Aslında Suud rejimine bağlı askerlerin ve işbirlikçi hainlerin Yemen ordusu ve halk güçleri ile savaşında ve bu kör ve acımasız taarruzda başta Yemenli çocuklar olmak üzere en çok siviller kurban oluyor. Şimdiye kadar binlerce Yemenli çocuk, kadın ve erkek Suud rejiminin her gün düzenledikleri hava akınlarında hayatını kaybetti veya yaralandı. Ama maalesef uluslararası kurum ve kuruluşlar çok geç bu duruma ve Yemen halkının içinde bulunduğu şartlara tepki göstermeye karar verdi, nitekim şimdiye kadar da Suud rejiminin savaş uçaklarının Yemen topraklarına saldırılarını ve bu ülkeye dayatılan ablukaya son veremedi.

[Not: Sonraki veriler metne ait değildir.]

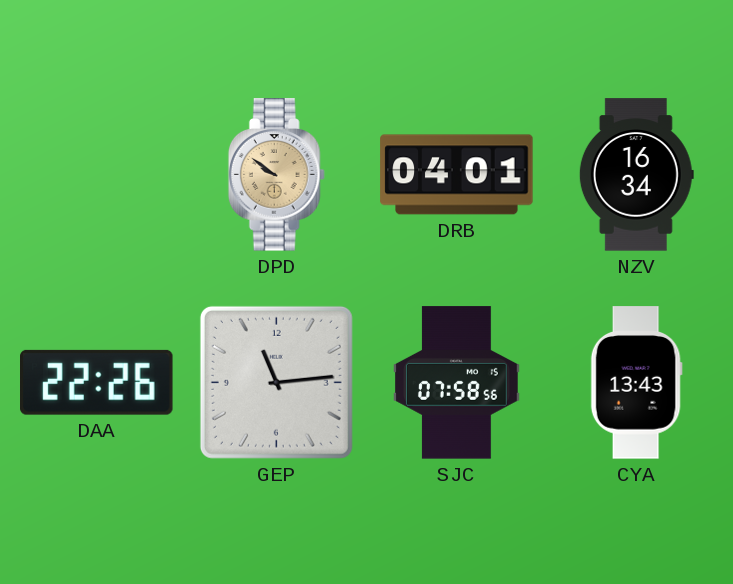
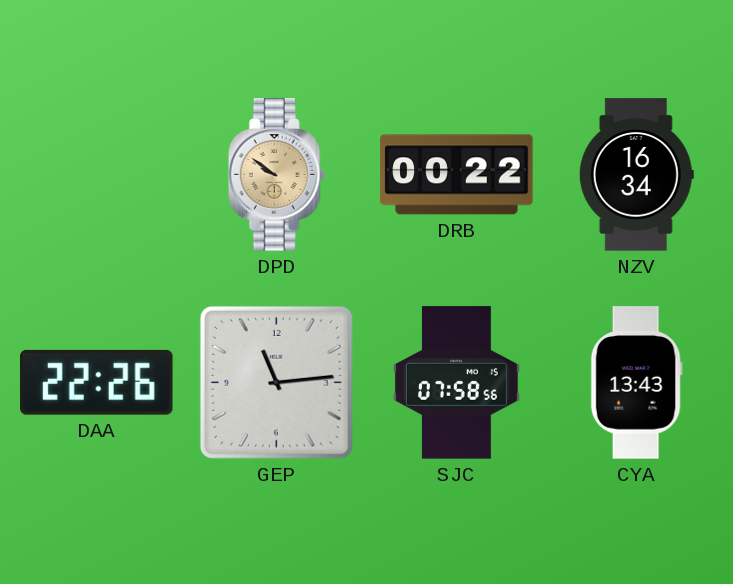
DRB: 04:01 -> 00:22
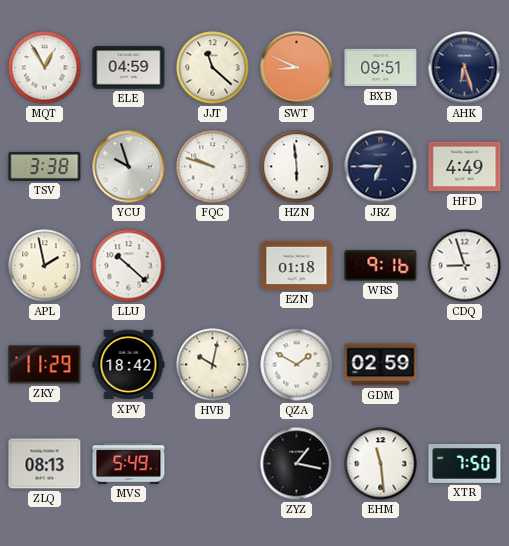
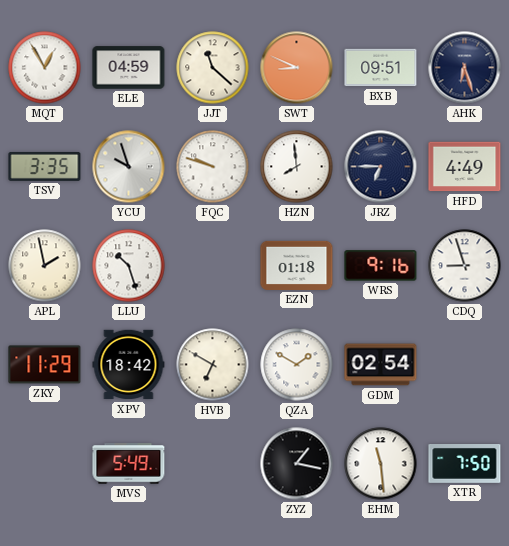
TSV: 3:38 -> 3:35
HZN: 5:59 -> 7:59
LLU: 10:22 -> 10:27
HVB: 10:02 -> 6:50
GDM: 02:59 -> 02:54
ZLQ: 08:13 -> none
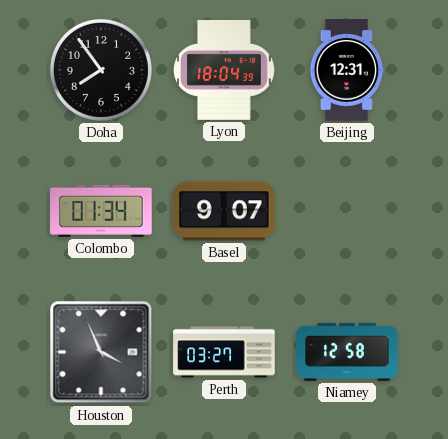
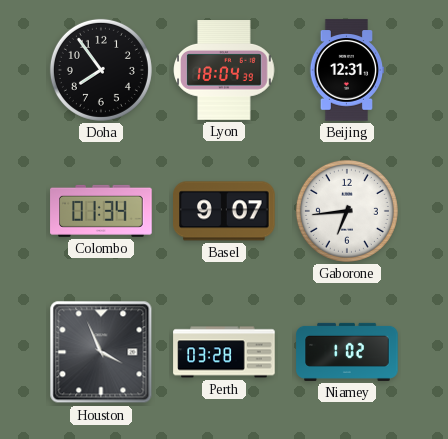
Gaborone: none -> 6:44
Perth: 03:27 -> 03:28
Niamey: 12:58 -> 1:02
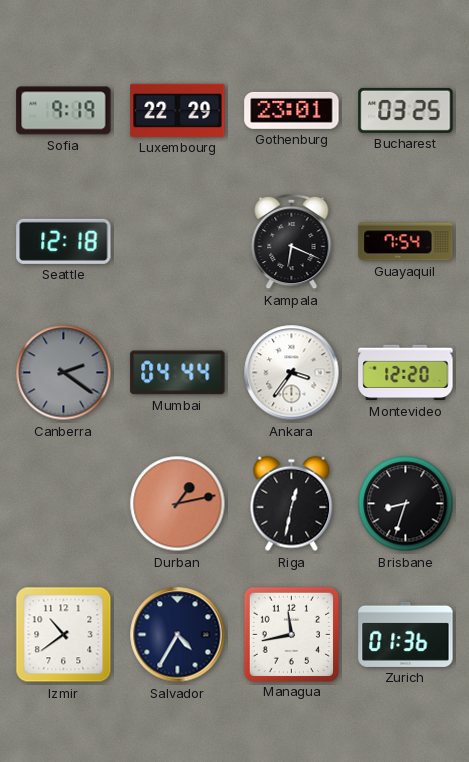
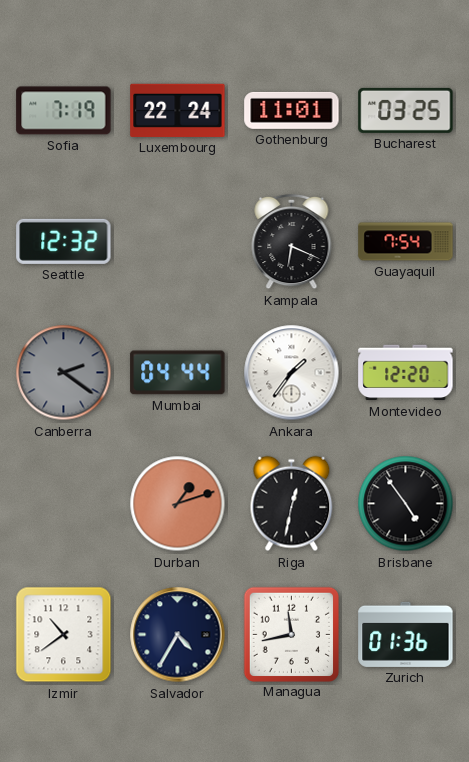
Sofia: 9:19 -> 7:19
Luxembourg: 22:29 -> 22:24
Gothenburg: 23:01 -> 11:01
Seattle: 12:18 -> 12:32
Ankara: 3:36 -> 1:36
Durban: 1:13 -> 1:12
Brisbane: 8:33 -> 4:54
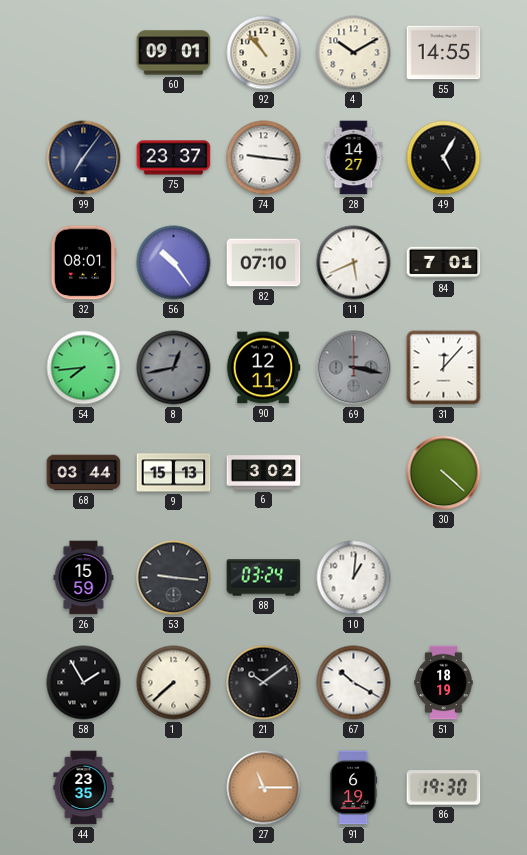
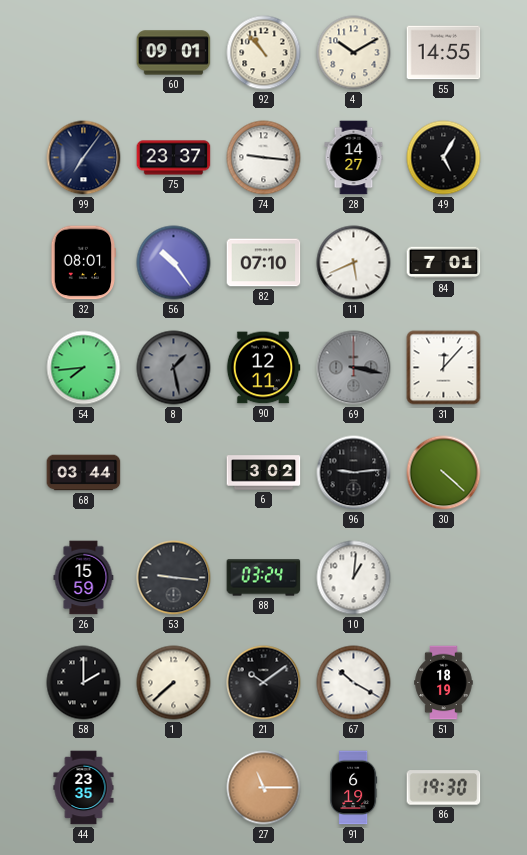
8: 12:43 -> 1:28
9: 15:13 -> none
96: none -> 9:14
58: 1:55 -> 2:00
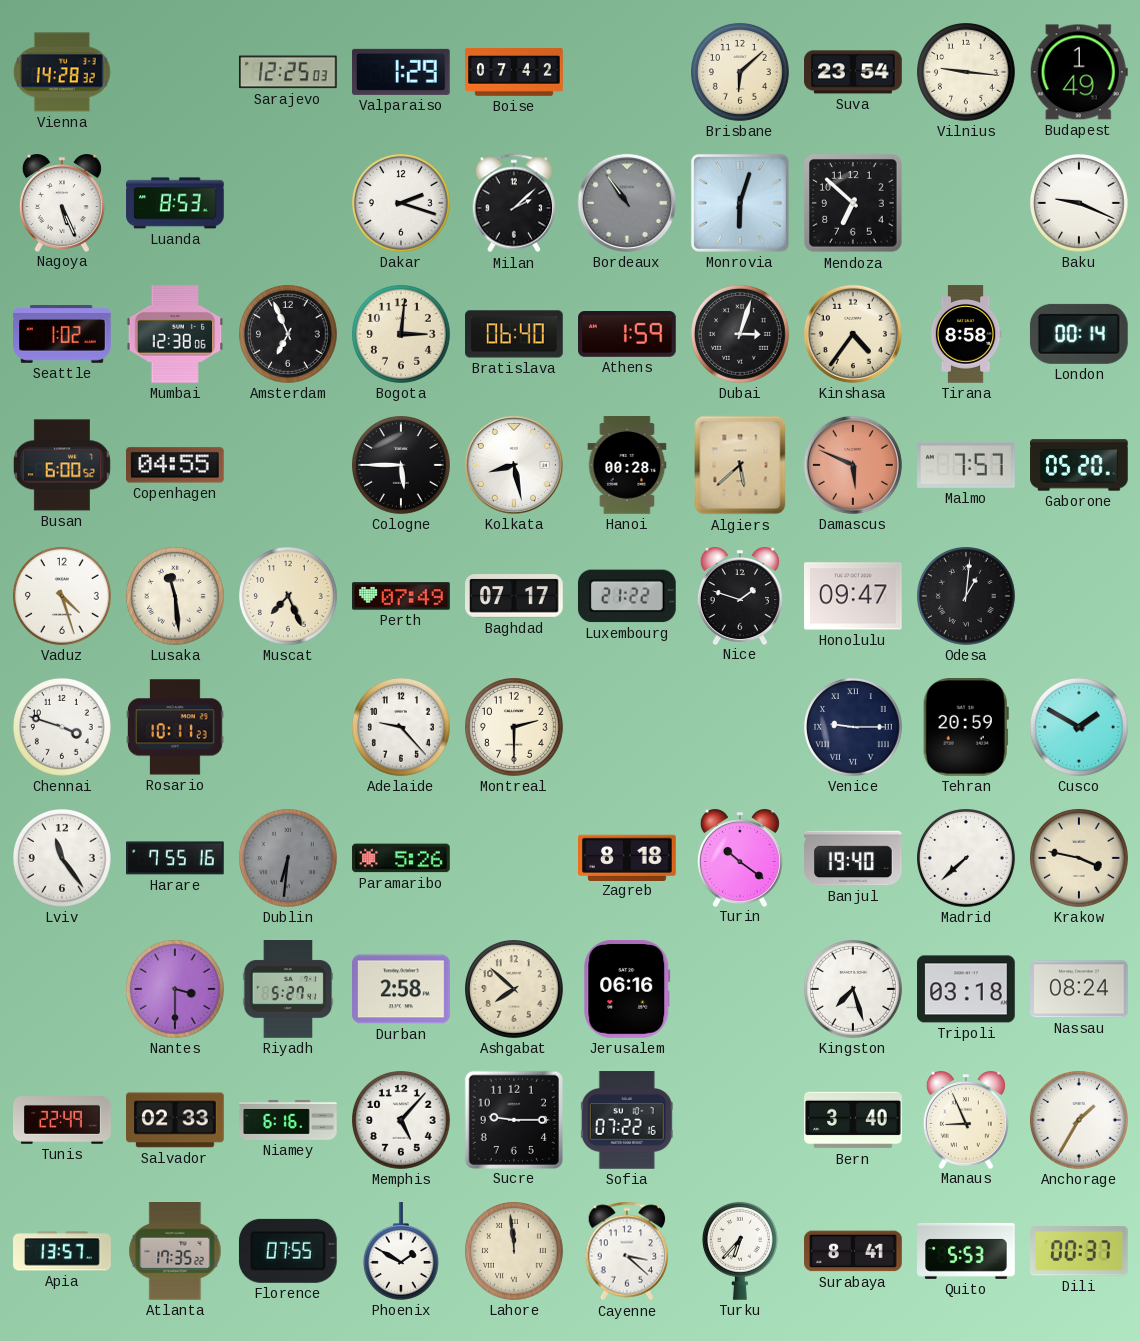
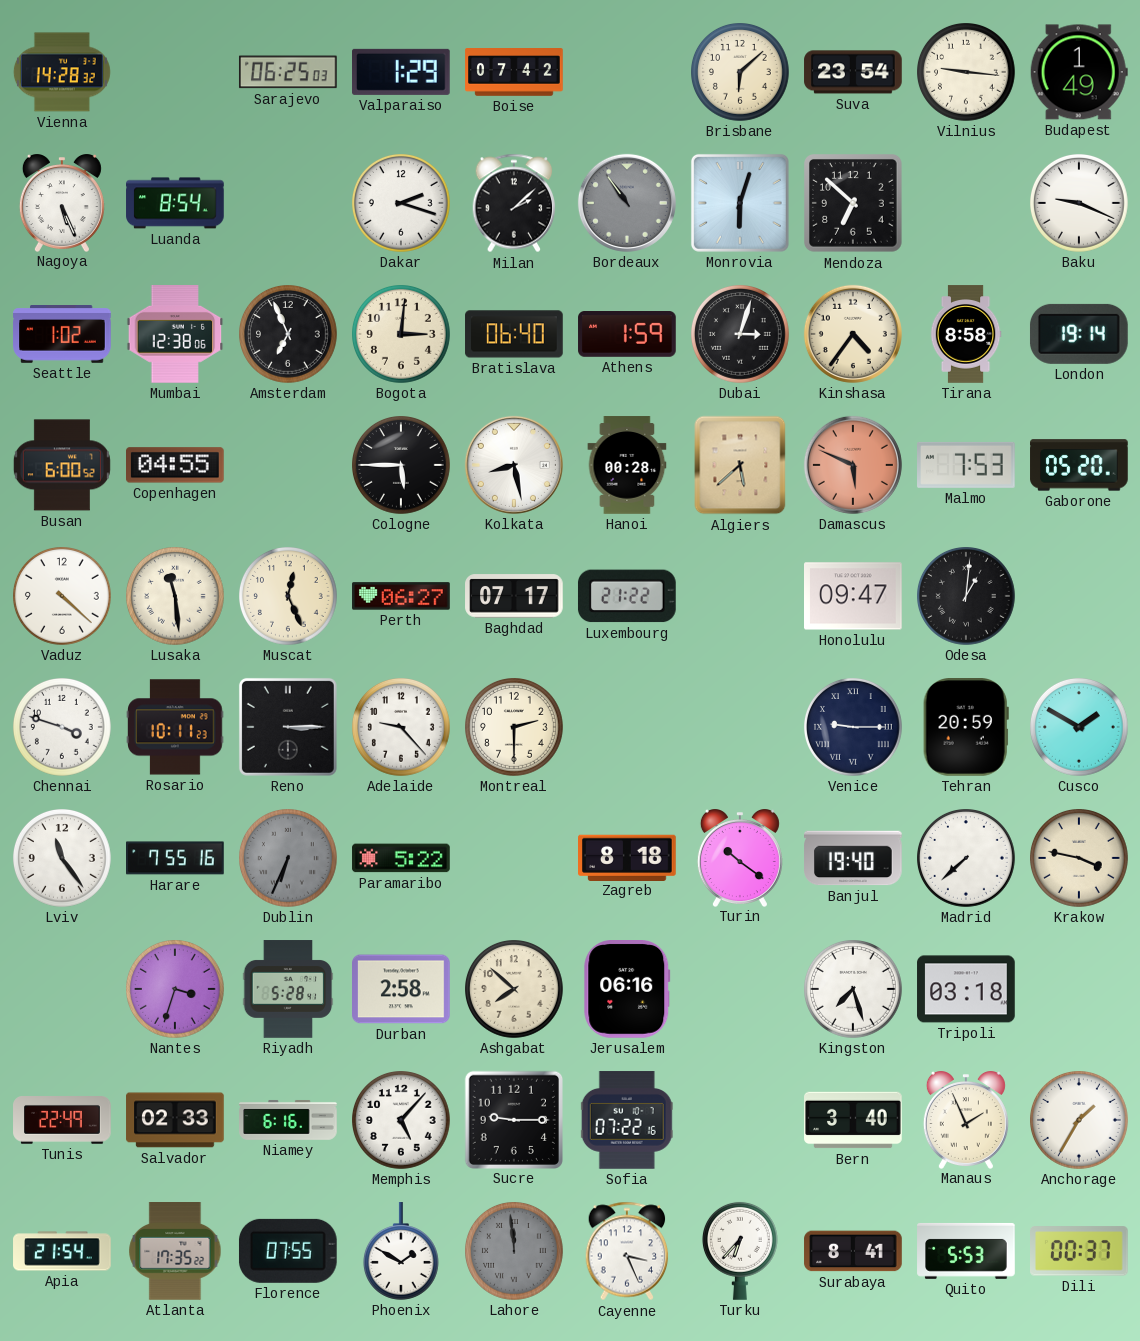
Sarajevo: 12:25 -> 06:25
Luanda: 8:53 -> 8:54
London: 00:14 -> 19:14
Malmo: 7:57 -> 7:53
Vaduz: 4:27 -> 4:22
Muscat: 7:26 -> 12:26
Perth: 07:49 -> 06:27
Nice: 1:48 -> none
Reno: none -> 3:15
Dublin: 6:31 -> 6:34
Paramaribo: 5:26 -> 5:22
Nantes: 3:30 -> 3:33
Riyadh: 5:27 -> 5:28
Nassau: 08:24 -> none
Manaus: 8:56 -> 1:56
Apia: 13:57 -> 21:54
Lahore dial: cream -> grey
Cayenne: 3:22 -> 3:26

BM Haziran 2016’da Suud rejiminin adını çocuk haklarını ihlal eden rejimlerin listesine aldı, fakat daha sonra Riyad’ın BM’ya yaptığı mali yardımları kesme tehdidi üzerine BM dönem genel sekreteri Ban Ki Moon beklenmedik bir harekette Arabistan adını bu listeden çıkardı.

 

 

 

Daha sonra BM’nin sonunda Arabistan ve müttefiklerinin adını yeniden çocuk haklarını ihlal edenlerin listesine alması tam 15 ay sürdü. Aslında BM’yi Suud rejimini Yemenli çocukların katliamından sorumlu tutmasının sebebi, sadece bu rejimin Yemen topraklarını sürekli bombardıman etmesi değil, asıl Arabistan’ın Yemen’i kuşatma altına alması ve insani yardımların başta Yemenli çocuklar olmak üzere Yemen halkına ulaşmasını engellemesi ve bu ülkede insani faciayı tetiklemesidir. Biraz önce de belirtildiği üzere Suud hanedanının nifakı, kendini haremeyni şerifeynin hademesi ilan ederek her yıl Müslümanların arasında Kur'an'ı Kerim kitabını dağıttığı halde uluslararası yardım kuruluşlarına Yemenli aç ve hasta Müslümanlara hattı ilaç ve gıda maddesi yardımı yapmalarına izin vermediği zaman ortaya çıkıyor. Bu tutum, Suud rejiminin Müslüman Yemen milletine karşı kin ve acımasızlığının doruk noktasıdır. Gerçekte Arabistan rejiminin Yemen milletine ilaç ve gıda maddelerinin ulaştırılmasını engellemesi bu mazlum ve savunmasız insanların arasında kıtlık ve başta kolera olmak üzere çeşitli epidemik hastalıkların yaygınlaşmasına yol açmış bulunuyor.

 

 

 

Yemen’de çocukların yaşadığı vahim durumu anlamak için BM raporlarına şöyle bir göz atmak yeterlidir. BM en son raporunda  Yemen’de her on dakikada bir çocuk kötü beslenme ve hastalık yüzünden hayatını kaybettiğini, Yemenli her on çocuktan sekizi, kötü beslenmeden acı çektiğini belirtti. Raporda ayrıca Yemen’de 1400 çocuk Suud rejiminin bombardımanları sırasında hayatını kaybettiği, 2140 çocuğun da yaralandığı belirtildi. Ancak bundan daha da önemlisi hali hazırda 2.2 milyon Yemenli çocuğun kötü beslenme yüzünden ölüm riski ile karşı karşıya bulunmasıdır. Bir başka ifade ile Yemenli çocukları sadece Suud rejiminin savaş uçaklarının düzenlediği bombardımanlar tehdit etmiyor ve bundan daha da beteri, ilaç ve gıda maddeleri sıkıntısının bu mazlum çocukları öldürmesidir.

 

 

 

BM çocuklara destek fonu UNICEF ise bir bildiri yayımlayarak, Arabistan’ın başını çektiği ittifakın hava akınları şimdiye kadar yüzlerce Yemenli çocuğun ölümüne veya yaralanmasına yol açtığını belirterek Suud rejimini kınadı. UNICEF yayımladığı bildiride 400 bin Yemenli çocuğun da aşırı kötü beslenme şartları yüzünden ölümle burun buruna yaşadığını belirtti. UNICEF ayrıca iki milyon Yemenli çocuğun da kötü beslenmeden acı çektiğini, iki milyon çocuğun eğitim hakkından mahrum kaldığını ve bir milyon çocuk da ülkenin çeşitli bölgelerinde mülteci durumuna düştüğünü kaydetti.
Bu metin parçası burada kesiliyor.